Database Management System (DBMS)
• Software layer that creates, stores, maintains, and secures database files.
• Improves data sharing, integrity, security, and reduces program–data dependence.
• Popular packages include Oracle, MySQL, Microsoft SQL Server.
Data Hierarchy
• Logical structure: fields → records → files → databases.
• Ensures organized storage and retrieval; mirrors real-world entities.
Data Dictionary
• "Metadata repository" holding field names, data types, defaults, validation rules, indexes, relationships.
• DBA uses it for impact analysis when altering structures.
Data Model
• Blueprint that dictates how data are represented (entities, attributes, relationships), manipulated, and kept consistent.
• Must define:
– Data structures (tables, objects, nodes)
– Operations (insert, update, delete, query)
– Integrity rules (referential, domain, semantic)
• Choosing the right model (relational, object-oriented, etc.) affects scalability and performance.
Relational Model
• Organizes data into two-dimensional tables (relations).

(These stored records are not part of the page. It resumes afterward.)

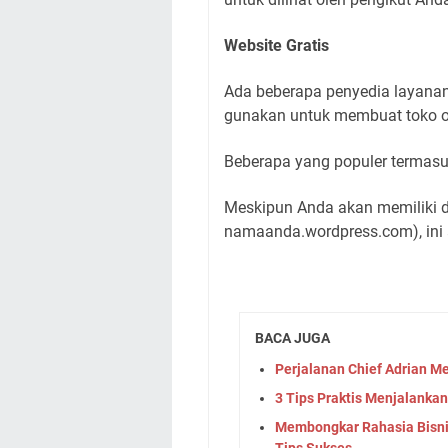
Website Gratis
Ada beberapa penyedia layanan
gunakan untuk membuat toko o
Beberapa yang populer termasu
Meskipun Anda akan memiliki 
namaanda.wordpress.com), ini 
BACA JUGA
Perjalanan Chief Adrian M
3 Tips Praktis Menjalanka
Membongkar Rahasia Bisnis
Tips Sukses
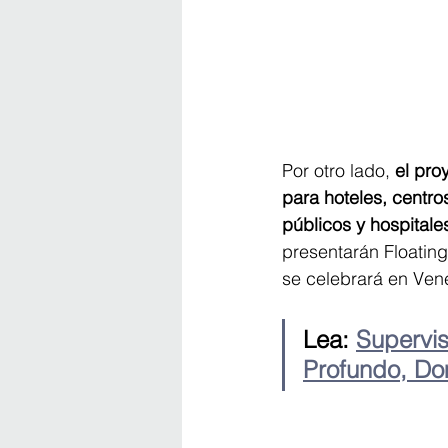
Por otro lado,
 el pro
para hoteles, centros
públicos y hospitale
presentarán Floating 
se celebrará en Ven
Lea: 
Supervis
Profundo, Do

Rows = records (tuples), columns = attributes (fields).
• Mathematical foundation in set theory & relational algebra; enables \sigma (selection), \pi (projection), \bowtie (join) operations.
• Keys:
– Primary key uniquely identifies each row.
– Foreign key enforces referential integrity by pointing to a primary key in another table.
Hierarchical Model
• Data organized in a tree; one parent per child.
• Fast for 1-to-many look-ups (e.g., organizational charts).
• Drawback: redundancy if many-to-many relationships exist.
Network Model
• Extends hierarchical by allowing multiple parents per node, enabling many-to-many links.
• Uses sets and records; navigation requires explicit path traversal.
Object-Oriented Database
• Encapsulates both state (attributes) and behavior (methods) in objects.
• Supports encapsulation (grouping) and inheritance (reuse).
• Suitable for complex data (CAD, multimedia, scientific).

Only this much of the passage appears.